> _Exercise details_: The full set of entries is to be printed exactly, with pictures excluded.

Collected data:

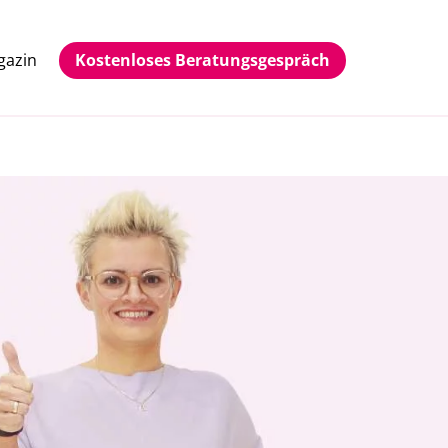
gazin
Kostenloses Beratungsgespräch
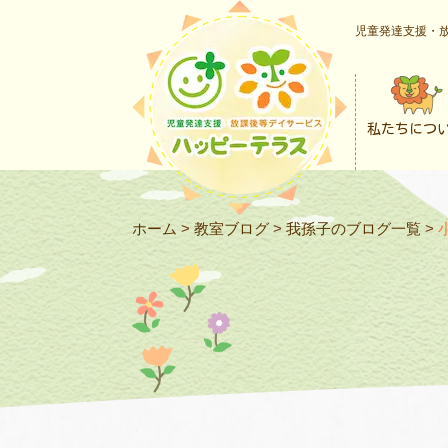
児童発達支援・放
私たちにつ
ホーム
>
教室ブログ
>
我孫子のブログ一覧
>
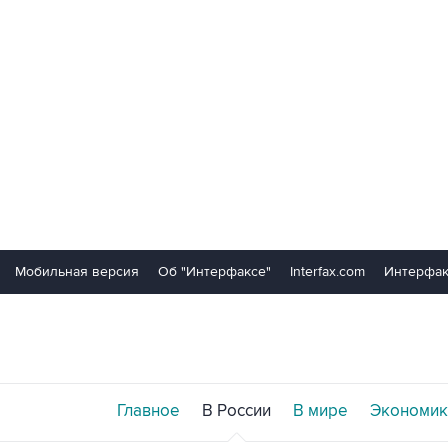
Мобильная версия
Об "Интерфаксе"
Interfax.com
Интерфак
Главное
В России
В мире
Экономик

> _Result of the task_:
gazin
Kostenloses Beratungsgespräch
児童発達支援・放
私たちにつ
ホーム
>
教室ブログ
>
我孫子のブログ一覧
>
Мобильная версия
Об "Интерфаксе"
Interfax.com
Интерфак
Главное
В России
В мире
Экономик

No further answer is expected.